MONDAY, May 22, 2017 -- For patients undergoing blood cultures in an emergency department setting, use of a device that diverts and sequesters the initial 1.5 to 2.0 mL of blood (initial specimen diversion device [ISDD]) is associated with a decrease in blood culture contamination, according to a study published online May 17 in Clinical Infectious Diseases.

Mark E. Rupp, M.D., from the University of Nebraska Medical Center in Omaha, and colleagues conducted a prospective controlled trial comparing ISDD with standard phlebotomy procedures for patients with clinical suspicion of serious infection. Data were included for 904 nonduplicative subjects with 1,808 blood cultures.
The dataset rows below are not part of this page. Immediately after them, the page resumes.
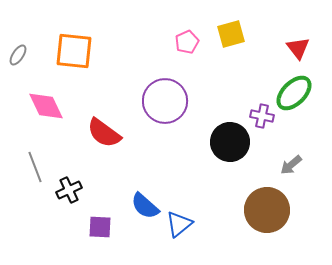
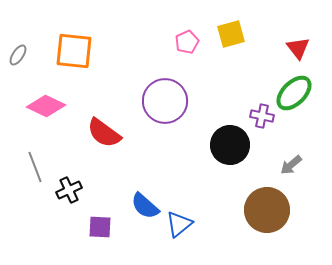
pink diamond: rotated 39 degrees counterclockwise
black circle: moved 3 px down
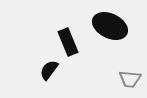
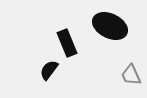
black rectangle: moved 1 px left, 1 px down
gray trapezoid: moved 1 px right, 4 px up; rotated 60 degrees clockwise
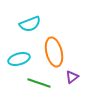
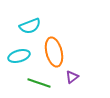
cyan semicircle: moved 2 px down
cyan ellipse: moved 3 px up
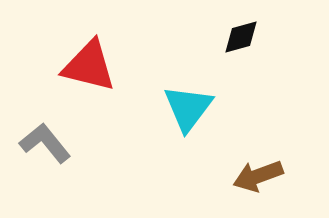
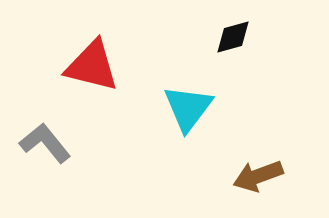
black diamond: moved 8 px left
red triangle: moved 3 px right
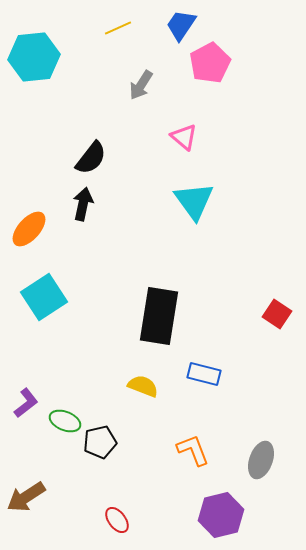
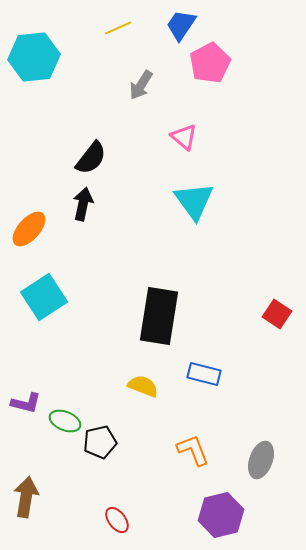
purple L-shape: rotated 52 degrees clockwise
brown arrow: rotated 132 degrees clockwise
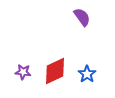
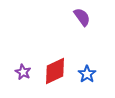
purple star: rotated 21 degrees clockwise
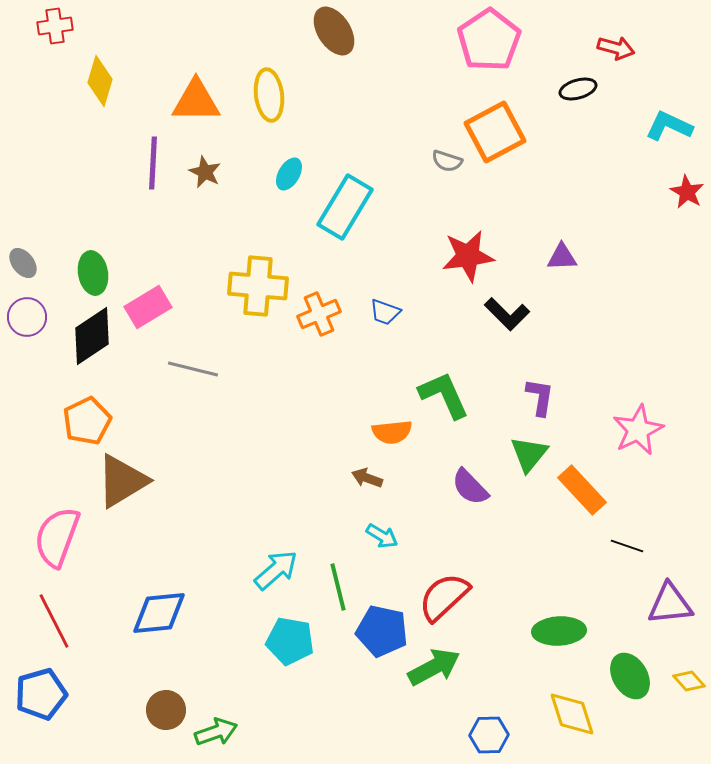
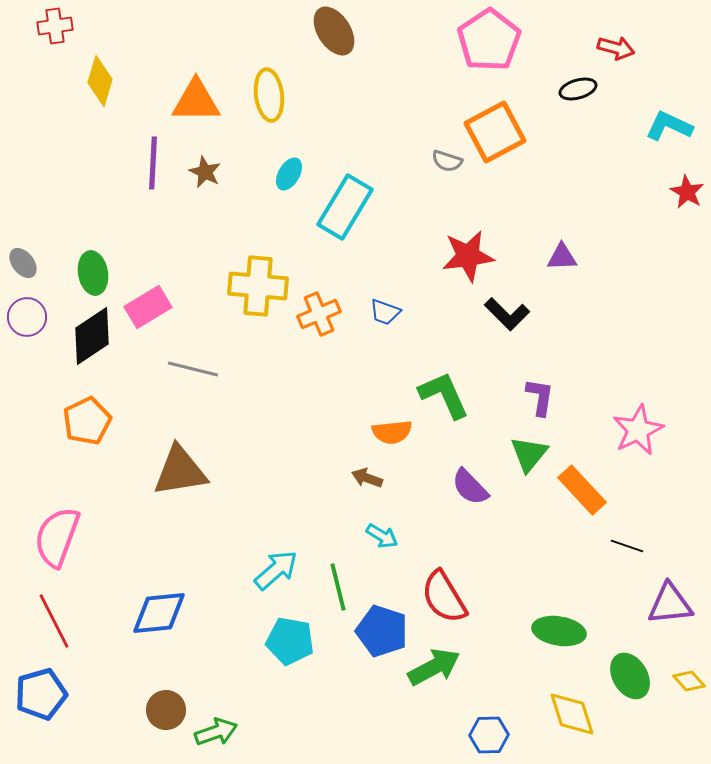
brown triangle at (122, 481): moved 58 px right, 10 px up; rotated 22 degrees clockwise
red semicircle at (444, 597): rotated 78 degrees counterclockwise
blue pentagon at (382, 631): rotated 6 degrees clockwise
green ellipse at (559, 631): rotated 12 degrees clockwise
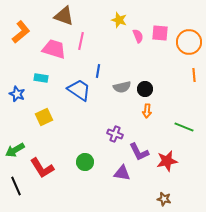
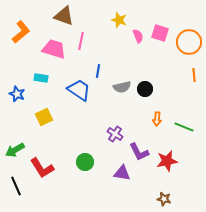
pink square: rotated 12 degrees clockwise
orange arrow: moved 10 px right, 8 px down
purple cross: rotated 14 degrees clockwise
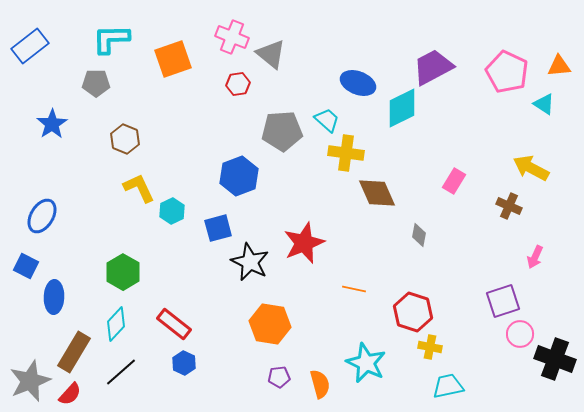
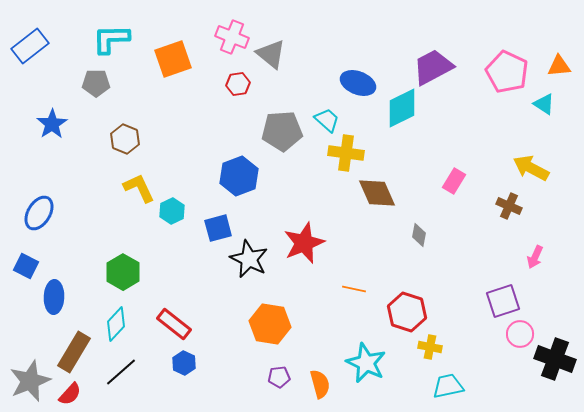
blue ellipse at (42, 216): moved 3 px left, 3 px up
black star at (250, 262): moved 1 px left, 3 px up
red hexagon at (413, 312): moved 6 px left
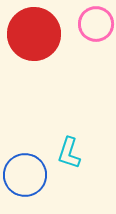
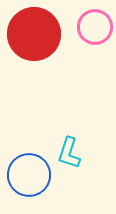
pink circle: moved 1 px left, 3 px down
blue circle: moved 4 px right
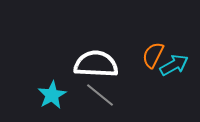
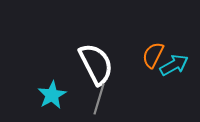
white semicircle: rotated 60 degrees clockwise
gray line: moved 1 px left, 4 px down; rotated 68 degrees clockwise
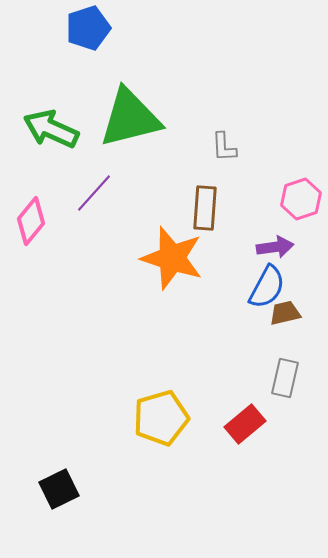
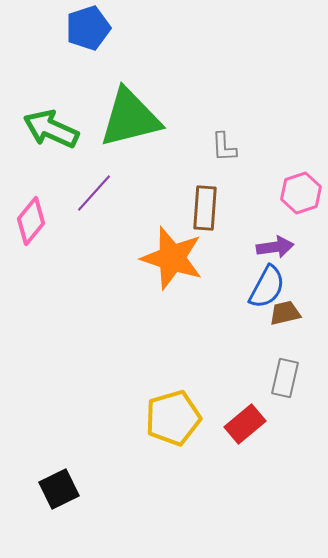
pink hexagon: moved 6 px up
yellow pentagon: moved 12 px right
The researchers found that, compared with the standard procedures, blood culture contamination was significantly reduced through use of the ISDD (0.22 versus 1.78 percent, respectively; P = 0.001). There was no compromise in sensitivity: true bacteremia was seen in 7.2 and 7.6 percent of samples using the ISDD and standard procedure, respectively (P = 0.41). There were no reports of needlestick injury or potential bloodborne pathogen exposure. Comparing the six-month after with before intervention periods, phlebotomists using the ISDD experienced a significant decrease in blood culture contamination, while nurses not using the ISDD did not. There was widespread user satisfaction among the 73 percent of phlebotomists who completed a post-study anonymous survey.

"Use of the ISDD was associated with a significant decrease in blood culture contamination in patients undergoing blood cultures in an emergency department setting," the authors write.

The study was funded by Magnolia Medical Technologies, which manufactures the ISDD used in the study; one author disclosed financial ties to 3M.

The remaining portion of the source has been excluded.